Brief.
Counting every line in the entries below where the word "GUIDÉE" occurs, report how many there are. Give only that number.

#### Exercise input ####

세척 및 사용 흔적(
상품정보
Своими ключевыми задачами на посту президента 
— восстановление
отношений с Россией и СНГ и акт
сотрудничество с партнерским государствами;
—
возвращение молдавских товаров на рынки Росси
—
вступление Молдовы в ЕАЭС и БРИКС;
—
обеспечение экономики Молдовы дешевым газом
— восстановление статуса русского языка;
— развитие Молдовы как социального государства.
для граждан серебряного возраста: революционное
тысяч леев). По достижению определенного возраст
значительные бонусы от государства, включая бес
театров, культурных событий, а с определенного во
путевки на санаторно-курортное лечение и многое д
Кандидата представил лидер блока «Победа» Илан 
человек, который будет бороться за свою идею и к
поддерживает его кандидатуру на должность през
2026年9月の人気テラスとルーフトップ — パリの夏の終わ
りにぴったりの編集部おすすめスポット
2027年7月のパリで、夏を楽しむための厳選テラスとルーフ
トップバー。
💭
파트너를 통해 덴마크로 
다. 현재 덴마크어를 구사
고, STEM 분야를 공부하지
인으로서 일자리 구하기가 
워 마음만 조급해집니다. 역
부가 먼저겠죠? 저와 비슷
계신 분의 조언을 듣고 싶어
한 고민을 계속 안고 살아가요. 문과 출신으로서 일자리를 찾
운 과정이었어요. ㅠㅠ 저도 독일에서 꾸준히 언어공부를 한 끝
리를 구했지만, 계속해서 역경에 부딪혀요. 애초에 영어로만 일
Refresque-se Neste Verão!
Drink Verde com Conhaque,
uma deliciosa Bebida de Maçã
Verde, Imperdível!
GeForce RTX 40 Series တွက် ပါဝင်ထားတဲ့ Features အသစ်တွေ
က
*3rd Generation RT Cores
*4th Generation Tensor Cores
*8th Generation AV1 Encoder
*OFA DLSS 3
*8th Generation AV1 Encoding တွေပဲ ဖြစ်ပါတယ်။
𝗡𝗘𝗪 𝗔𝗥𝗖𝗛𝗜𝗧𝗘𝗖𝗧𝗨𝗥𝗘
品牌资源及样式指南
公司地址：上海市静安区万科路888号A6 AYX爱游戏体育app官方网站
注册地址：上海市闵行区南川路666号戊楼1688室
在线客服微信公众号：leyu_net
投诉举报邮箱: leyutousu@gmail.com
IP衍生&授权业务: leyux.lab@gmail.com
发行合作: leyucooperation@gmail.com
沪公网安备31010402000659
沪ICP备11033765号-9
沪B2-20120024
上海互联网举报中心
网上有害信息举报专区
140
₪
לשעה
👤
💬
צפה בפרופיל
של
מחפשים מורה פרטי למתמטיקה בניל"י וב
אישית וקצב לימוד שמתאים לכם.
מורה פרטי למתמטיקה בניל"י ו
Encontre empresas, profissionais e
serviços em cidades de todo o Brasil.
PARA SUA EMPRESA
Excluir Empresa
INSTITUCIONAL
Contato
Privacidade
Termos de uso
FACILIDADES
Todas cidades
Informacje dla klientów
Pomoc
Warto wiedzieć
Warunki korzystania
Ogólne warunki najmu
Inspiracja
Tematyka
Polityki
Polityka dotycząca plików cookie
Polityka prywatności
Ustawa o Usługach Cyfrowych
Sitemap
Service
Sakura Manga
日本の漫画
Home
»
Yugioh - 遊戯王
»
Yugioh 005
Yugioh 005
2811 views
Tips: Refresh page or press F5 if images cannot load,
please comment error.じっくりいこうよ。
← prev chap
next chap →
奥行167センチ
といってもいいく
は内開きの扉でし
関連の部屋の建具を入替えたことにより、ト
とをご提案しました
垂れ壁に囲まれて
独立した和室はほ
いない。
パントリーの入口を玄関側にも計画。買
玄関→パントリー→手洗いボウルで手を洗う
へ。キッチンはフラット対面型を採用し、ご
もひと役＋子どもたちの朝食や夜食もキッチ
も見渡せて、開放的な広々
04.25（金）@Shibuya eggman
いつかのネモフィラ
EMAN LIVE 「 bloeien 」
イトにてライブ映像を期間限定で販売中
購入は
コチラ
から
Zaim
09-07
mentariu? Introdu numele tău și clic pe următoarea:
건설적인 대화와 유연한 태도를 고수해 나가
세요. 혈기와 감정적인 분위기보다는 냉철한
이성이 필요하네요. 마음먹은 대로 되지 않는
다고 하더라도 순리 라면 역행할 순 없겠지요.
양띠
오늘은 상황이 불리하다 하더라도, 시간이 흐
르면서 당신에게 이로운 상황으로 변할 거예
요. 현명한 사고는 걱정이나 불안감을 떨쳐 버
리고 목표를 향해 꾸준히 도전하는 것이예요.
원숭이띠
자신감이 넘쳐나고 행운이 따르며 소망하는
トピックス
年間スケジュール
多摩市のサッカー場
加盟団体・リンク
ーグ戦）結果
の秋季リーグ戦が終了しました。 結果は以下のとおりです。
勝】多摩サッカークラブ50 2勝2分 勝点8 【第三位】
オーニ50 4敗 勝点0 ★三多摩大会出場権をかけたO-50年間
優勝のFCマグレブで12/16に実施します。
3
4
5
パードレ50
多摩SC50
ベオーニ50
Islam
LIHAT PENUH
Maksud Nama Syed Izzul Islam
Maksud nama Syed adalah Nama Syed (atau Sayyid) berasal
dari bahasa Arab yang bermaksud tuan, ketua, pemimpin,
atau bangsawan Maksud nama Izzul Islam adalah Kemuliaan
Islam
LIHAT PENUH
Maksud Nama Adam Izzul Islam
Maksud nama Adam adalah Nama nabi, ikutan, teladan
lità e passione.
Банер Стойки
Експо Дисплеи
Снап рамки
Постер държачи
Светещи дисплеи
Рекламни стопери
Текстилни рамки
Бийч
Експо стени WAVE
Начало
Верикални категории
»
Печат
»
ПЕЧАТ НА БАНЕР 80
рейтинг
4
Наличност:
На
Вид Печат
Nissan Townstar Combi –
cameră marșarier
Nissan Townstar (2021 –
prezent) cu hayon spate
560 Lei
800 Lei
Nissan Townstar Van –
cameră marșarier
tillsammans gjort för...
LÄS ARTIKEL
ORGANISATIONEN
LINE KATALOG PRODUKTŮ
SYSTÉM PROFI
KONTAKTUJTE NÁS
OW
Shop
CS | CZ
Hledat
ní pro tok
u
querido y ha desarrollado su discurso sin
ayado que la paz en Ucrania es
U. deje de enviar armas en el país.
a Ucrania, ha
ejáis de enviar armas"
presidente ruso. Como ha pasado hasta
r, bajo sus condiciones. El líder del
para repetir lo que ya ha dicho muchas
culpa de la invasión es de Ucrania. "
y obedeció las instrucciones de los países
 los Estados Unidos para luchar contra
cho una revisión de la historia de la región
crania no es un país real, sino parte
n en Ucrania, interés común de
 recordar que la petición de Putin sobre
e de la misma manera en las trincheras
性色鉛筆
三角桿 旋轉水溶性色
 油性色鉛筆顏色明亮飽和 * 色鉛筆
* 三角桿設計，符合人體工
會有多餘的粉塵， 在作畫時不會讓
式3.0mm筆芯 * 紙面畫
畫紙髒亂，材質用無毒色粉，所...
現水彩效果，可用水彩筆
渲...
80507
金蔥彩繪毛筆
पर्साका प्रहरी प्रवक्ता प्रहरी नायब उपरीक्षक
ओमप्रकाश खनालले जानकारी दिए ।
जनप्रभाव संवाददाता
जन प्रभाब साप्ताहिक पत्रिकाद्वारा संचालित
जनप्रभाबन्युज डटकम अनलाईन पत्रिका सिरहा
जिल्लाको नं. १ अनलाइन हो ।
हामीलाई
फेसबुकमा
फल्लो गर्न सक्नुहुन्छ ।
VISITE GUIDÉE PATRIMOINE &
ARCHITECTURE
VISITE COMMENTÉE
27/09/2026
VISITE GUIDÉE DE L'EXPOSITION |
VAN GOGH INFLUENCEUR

####

Written reply.
2